**What you will do**. A single number is wanted: how many lines of the data include the string "Mols".

**Input material**.
╔══
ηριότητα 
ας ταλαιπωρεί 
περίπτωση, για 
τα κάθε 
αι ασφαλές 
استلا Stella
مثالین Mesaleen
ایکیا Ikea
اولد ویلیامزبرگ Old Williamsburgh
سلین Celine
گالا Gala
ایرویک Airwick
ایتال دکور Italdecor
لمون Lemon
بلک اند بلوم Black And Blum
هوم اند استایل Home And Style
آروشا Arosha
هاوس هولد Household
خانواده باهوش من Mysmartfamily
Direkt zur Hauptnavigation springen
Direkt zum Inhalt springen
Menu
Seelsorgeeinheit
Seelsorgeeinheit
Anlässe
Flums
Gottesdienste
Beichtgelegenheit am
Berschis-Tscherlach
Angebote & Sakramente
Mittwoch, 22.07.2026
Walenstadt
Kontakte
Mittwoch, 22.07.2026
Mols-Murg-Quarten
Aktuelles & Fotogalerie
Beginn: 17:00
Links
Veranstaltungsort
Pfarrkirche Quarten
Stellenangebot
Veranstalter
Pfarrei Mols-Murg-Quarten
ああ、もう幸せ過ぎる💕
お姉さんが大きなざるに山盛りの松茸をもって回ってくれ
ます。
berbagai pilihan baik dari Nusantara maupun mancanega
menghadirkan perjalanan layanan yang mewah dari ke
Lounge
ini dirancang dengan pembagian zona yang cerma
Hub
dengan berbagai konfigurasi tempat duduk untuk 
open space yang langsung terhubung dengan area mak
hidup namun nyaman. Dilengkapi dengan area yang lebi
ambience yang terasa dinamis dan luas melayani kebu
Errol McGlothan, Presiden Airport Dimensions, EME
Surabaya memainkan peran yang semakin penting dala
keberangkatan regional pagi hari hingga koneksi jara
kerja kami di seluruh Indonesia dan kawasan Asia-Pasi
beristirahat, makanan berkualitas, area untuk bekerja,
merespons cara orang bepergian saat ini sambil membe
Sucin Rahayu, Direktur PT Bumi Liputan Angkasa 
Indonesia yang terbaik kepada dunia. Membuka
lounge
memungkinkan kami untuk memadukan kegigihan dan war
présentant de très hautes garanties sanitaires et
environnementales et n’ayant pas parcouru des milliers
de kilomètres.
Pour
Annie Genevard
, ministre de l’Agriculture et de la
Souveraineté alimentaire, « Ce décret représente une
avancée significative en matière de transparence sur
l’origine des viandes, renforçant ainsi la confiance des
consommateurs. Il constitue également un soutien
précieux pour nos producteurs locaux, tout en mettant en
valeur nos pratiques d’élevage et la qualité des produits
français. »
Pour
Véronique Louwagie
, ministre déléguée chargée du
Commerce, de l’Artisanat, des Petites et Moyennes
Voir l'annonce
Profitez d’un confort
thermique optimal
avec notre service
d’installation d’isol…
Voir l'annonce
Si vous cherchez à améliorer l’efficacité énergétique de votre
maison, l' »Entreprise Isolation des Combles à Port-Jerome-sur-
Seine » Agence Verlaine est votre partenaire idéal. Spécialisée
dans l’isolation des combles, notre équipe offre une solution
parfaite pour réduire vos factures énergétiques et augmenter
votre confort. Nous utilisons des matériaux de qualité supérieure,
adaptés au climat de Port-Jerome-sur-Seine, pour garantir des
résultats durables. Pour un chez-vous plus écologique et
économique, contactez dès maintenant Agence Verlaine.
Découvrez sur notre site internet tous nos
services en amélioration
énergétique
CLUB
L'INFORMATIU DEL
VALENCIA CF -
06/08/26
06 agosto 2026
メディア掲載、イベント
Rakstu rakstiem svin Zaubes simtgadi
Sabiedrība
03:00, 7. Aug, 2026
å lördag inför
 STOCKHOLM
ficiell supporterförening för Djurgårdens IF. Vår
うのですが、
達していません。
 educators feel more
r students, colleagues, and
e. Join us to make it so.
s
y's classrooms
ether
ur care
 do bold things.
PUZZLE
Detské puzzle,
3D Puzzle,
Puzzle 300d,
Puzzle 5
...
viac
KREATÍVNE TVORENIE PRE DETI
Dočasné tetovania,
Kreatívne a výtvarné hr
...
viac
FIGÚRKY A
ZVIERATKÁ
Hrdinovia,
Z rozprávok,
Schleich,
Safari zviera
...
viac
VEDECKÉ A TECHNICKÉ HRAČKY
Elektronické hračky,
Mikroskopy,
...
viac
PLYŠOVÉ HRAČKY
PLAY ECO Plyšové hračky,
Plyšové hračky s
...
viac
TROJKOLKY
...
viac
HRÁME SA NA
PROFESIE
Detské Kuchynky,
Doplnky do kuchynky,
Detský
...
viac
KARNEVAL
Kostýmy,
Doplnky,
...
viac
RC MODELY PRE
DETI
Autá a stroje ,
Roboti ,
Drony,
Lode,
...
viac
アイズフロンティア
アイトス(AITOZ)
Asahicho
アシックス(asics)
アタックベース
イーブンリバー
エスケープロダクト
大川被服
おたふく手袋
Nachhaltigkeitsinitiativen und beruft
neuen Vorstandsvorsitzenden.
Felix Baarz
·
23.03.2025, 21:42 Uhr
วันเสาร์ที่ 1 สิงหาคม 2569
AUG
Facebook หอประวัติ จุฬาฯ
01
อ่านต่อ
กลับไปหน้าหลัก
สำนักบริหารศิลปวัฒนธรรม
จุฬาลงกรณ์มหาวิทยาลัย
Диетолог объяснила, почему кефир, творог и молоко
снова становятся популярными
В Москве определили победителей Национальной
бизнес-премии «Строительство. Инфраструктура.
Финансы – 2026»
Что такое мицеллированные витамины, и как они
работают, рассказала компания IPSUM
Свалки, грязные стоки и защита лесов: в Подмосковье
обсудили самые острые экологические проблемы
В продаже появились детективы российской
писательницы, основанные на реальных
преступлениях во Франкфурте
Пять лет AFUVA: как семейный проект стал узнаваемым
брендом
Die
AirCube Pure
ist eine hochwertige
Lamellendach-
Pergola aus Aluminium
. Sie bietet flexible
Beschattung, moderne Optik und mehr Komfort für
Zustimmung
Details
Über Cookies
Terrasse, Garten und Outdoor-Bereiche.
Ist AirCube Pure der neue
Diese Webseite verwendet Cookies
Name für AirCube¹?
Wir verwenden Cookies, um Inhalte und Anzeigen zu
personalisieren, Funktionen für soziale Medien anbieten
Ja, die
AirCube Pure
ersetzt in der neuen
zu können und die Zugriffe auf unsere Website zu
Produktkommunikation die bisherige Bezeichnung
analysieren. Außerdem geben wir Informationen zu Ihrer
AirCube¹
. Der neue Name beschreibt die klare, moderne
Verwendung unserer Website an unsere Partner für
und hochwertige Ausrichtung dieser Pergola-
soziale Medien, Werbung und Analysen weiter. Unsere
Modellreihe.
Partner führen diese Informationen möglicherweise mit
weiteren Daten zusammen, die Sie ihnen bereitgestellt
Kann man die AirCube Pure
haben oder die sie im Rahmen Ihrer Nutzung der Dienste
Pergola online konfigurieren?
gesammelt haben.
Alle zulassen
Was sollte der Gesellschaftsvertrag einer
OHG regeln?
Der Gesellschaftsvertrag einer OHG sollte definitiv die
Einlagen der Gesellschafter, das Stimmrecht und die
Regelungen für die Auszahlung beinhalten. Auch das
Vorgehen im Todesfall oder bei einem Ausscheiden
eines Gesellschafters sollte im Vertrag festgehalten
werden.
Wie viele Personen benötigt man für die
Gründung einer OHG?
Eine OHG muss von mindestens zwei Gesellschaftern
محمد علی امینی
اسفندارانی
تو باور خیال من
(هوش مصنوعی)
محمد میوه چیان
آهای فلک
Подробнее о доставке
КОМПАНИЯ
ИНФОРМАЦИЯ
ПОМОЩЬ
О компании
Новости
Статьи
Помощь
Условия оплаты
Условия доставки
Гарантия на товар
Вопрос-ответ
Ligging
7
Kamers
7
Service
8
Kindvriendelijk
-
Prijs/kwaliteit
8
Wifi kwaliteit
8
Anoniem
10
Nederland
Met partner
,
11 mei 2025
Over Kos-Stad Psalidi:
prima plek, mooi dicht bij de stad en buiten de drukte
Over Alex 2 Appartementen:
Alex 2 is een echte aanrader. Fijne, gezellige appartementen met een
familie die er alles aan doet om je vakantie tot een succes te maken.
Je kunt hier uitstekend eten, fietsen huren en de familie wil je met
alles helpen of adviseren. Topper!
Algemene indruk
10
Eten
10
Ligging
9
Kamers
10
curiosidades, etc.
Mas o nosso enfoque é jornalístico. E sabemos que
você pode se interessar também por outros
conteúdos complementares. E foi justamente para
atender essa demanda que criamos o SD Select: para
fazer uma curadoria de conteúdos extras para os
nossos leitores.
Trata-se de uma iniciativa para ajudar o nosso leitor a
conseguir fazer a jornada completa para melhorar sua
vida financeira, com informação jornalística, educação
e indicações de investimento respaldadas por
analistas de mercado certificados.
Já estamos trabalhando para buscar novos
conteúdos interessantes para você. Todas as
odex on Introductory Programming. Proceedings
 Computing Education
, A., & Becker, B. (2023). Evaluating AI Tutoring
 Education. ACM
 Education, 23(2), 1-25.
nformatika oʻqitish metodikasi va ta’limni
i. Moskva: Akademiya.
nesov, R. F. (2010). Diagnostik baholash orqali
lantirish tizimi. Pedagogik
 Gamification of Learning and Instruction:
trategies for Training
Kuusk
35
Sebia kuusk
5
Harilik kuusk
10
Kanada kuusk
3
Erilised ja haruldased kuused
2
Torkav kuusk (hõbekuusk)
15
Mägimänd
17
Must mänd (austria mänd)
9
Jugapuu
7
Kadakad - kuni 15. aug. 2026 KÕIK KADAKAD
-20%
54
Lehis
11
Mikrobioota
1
╚══
**Solution for this exercise**. 2